7 Conditional expectation
7.1 Conditional distribution
The conditional cumulative distribution function (conditional CDF), F_{Y|Z=b}(a) = F_{Y|Z}(a|b) = P(Y\leq a|Z=b), represents the distribution of a random variable Y given that another random variable Z takes a specific value b. It answers the question: “If we know that Z=b, what is the distribution of Y?”
For example, suppose that Y represents wage and Z represents education
- F_{Y|Z=12}(a) is the CDF of wages among individuals with 12 years of education.
- F_{Y|Z=14}(a) is the CDF of wages among individuals with 14 years of education.
- F_{Y|Z=18}(a) is the CDF of wages among individuals with 18 years of education.

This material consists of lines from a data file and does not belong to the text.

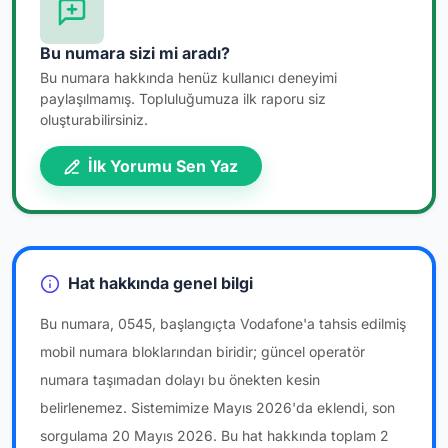
Bu numara sizi mi aradı?
Bu numara hakkında henüz kullanıcı deneyimi
paylaşılmamış. Topluluğumuza ilk raporu siz
oluşturabilirsiniz.
İlk Yorumu Sen Yaz
Hat hakkında genel bilgi
Bu numara, 0545, başlangıçta Vodafone'a tahsis edilmiş
mobil numara bloklarından biridir; güncel operatör
numara taşımadan dolayı bu önekten kesin
belirlenemez. Sistemimize Mayıs 2026'da eklendi, son
sorgulama 20 Mayıs 2026. Bu hat hakkında toplam 2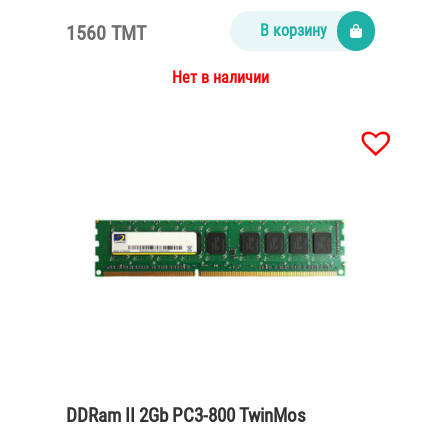
1560 TMT
В корзину
Нет в наличии
DDRam II 2Gb PC3-800 TwinMos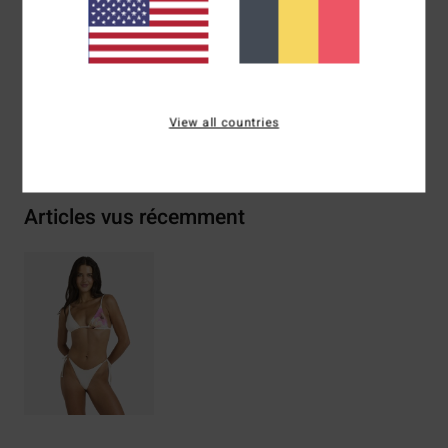
Composition
[Matière principale] 78% Nylon recyclé
(Polyamide), 22% Élasthanne
View all countries
Livraison & Retours
Articles vus récemment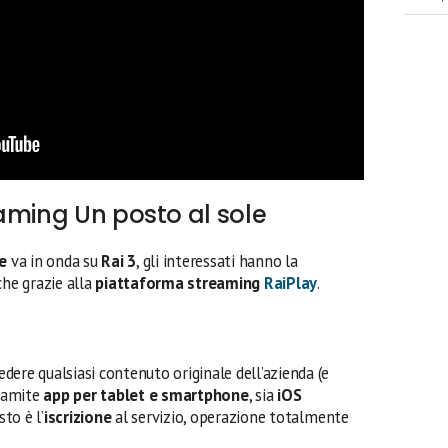
aming Un posto al sole
le
va in onda su
Rai 3
, gli interessati hanno la
he grazie alla
piattaforma streaming
RaiPlay
.
vedere qualsiasi contenuto originale dell’azienda (e
ramite
app per tablet e smartphone
, sia
iOS
sto è l’
iscrizione
al servizio, operazione totalmente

Since wage is a continuous variable, its conditional distribution given any specific value of another variable is also continuous. The conditional density of Y given Z=b is defined as the derivative of the conditional CDF: f_{Y|Z=b}(a) = f_{Y|Z}(a|b) = \frac{\partial}{\partial a} F_{Y|Z=b}(a).

We can also condition on more than one variable. Let Z_1 represent the experience and Z_2 be the female dummy variable. The conditional CDF of Y given Z_1 = b and Z_2 = c is: F_{Y|Z_1=b,Z_2=c}(a).
For example:
- F_{Y|Z_1=10,Z_2=1}(a) is the CDF of wages among women with 10 years of experience.
- F_{Y|Z_1=10,Z_2=0}(a) is the CDF of wages among men with 10 years of experience.

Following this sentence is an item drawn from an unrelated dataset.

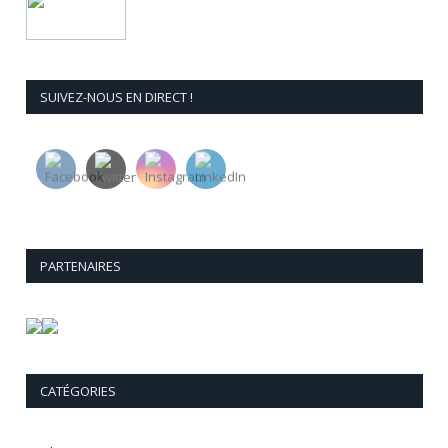
SUIVEZ-NOUS EN DIRECT !
PARTENAIRES
CATÉGORIES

Similarly, we can take the derivative to get the conditional density f_{Y|Z_1=b, Z_2=c}(a):

More generally, we can condition on the event that a random vector \boldsymbol Z = (Z_1, \ldots, Z_k)' takes the value \{\boldsymbol Z = \boldsymbol b\}, i.e. \{Z_1 = b_1, \ldots, Z_k = b_k\}. The conditional CDF of Y given \{\boldsymbol Z = \boldsymbol b\} is F_{Y|\boldsymbol Z = \boldsymbol b}(a) = F_{Y|Z_1 = b_1, \ldots, Z_k = b_k}(a).
The variable of interest, Y, can also be discrete. Then, any conditional CDF of Y is also discrete. Below is the conditional CDF of education given the married dummy variable:
- F_{Y|Z=0}(a) is the CDF of education among unmarried individuals.
- F_{Y|Z=1}(a) is the CDF of education among married individuals.

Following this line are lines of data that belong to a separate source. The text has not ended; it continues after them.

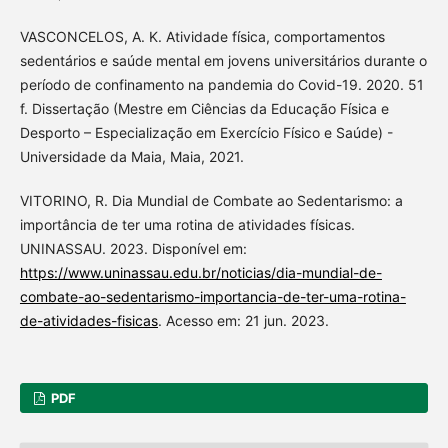
VASCONCELOS, A. K. Atividade física, comportamentos
sedentários e saúde mental em jovens universitários durante o
período de confinamento na pandemia do Covid-19. 2020. 51
f. Dissertação (Mestre em Ciências da Educação Física e
Desporto – Especialização em Exercício Físico e Saúde) -
Universidade da Maia, Maia, 2021.
VITORINO, R. Dia Mundial de Combate ao Sedentarismo: a
importância de ter uma rotina de atividades físicas.
UNINASSAU. 2023. Disponível em:
https://www.uninassau.edu.br/noticias/dia-mundial-de-
combate-ao-sedentarismo-importancia-de-ter-uma-rotina-
de-atividades-fisicas
. Acesso em: 21 jun. 2023.
PDF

The conditional PMFs \pi_{Y|Z=0}(a) = P(Y = a | Z=0) and \pi_{Y|Z=1}(a)= P(Y = a | Z=1) indicate the jump heights of F_{Y|Z=0}(a) and F_{Y|Z=1}(a) at a.
7.1.1 Conditioning on discrete variables
If Z is a discrete random variable, then the conditional CDF can be expressed in terms of conditional probabilities.
The conditional probability of an event A given an event B with P(B) > 0 is P(A | B) = \frac{P(A \cap B)}{P(B)}
Let’s revisit the wage and schooling example from Table 4.3: \pi_{Y|Z=1}(1) = P(Y=1 | Z=1) = \frac{P(\{Y=1\}\cap \{Z=1\})}{P(Z=1)} = \frac{0.19}{0.36} = 0.53 \pi_{Y|Z=0}(1) = P(Y=1 | Z=0) = \frac{P(\{Y=1\}\cap \{Z=0\})}{P(Z=0)} = \frac{0.12}{0.64} = 0.19
Therefore, the conditional CDF of Y given \{Z=b\} with P(Z=b) > 0 is:
F_{Y|Z=b}(a) = P(Y \leq a| Z=b) = \frac{P(Y \leq a, Z=b)}{P(Z=b)} = \sum_{u \in \mathcal Y, u \leq a} \frac{\pi_{YZ}(u,b)}{\pi_{Z}(b)}.
7.1.2 Conditioning on continuous variables
If Z is a continuous variable, we have P(Z=b) = 0 for all b, and P(Y \leq a| Z=b) cannot be defined in the same way as for discrete variables.
If f_{YZ}(a,b) is the joint PDF of Y and Z and f_Z(b) is the marginal PDF of Z, the relation of the conditional CDF and the PDFs is as follows: F_{Y|Z=b}(a) = P(Y \leq a| Z=b) = \int_{-\infty}^a \frac{ f_{YZ}(u,b)}{f_Z(b)} \ \text{d}u.
7.2 Conditional mean
Conditional expectation
The conditional expectation or conditional mean of Y given \boldsymbol Z= \boldsymbol b is the expected value of the distribution F_{Y|\boldsymbol Z=\boldsymbol b}: E[Y | \boldsymbol Z= \boldsymbol b] = \int_{-\infty}^\infty a \ \text{d}F_{Y|\boldsymbol Z = \boldsymbol b}(a).
For continuous Y with conditional density f_{Y|\boldsymbol Z = \boldsymbol b}(a), we have \text{d}F_{Y|\boldsymbol Z = \boldsymbol b}(a) = f_{Y|\boldsymbol Z = \boldsymbol b}(a) \ \text{d}a, and the conditional expectation is E[Y | Z= \boldsymbol b] = \int_{-\infty}^\infty a f_{Y|\boldsymbol Z = \boldsymbol b}(a)\ \text{d}a. Similarly, for discrete Y with support \mathcal Y and conditional PMF \pi_{Y|\boldsymbol Z = \boldsymbol b}(a), we have E[Y | Z= \boldsymbol b] = \sum_{u \in \mathcal Y} u \pi_{Y|\boldsymbol Z = \boldsymbol b}(u).
The conditional expectation is a function of \boldsymbol b, which is a specific value of \boldsymbol Z that we condition on. Therefore, we call it the conditional expectation function: m(\boldsymbol b) = E[Y | Z= \boldsymbol b].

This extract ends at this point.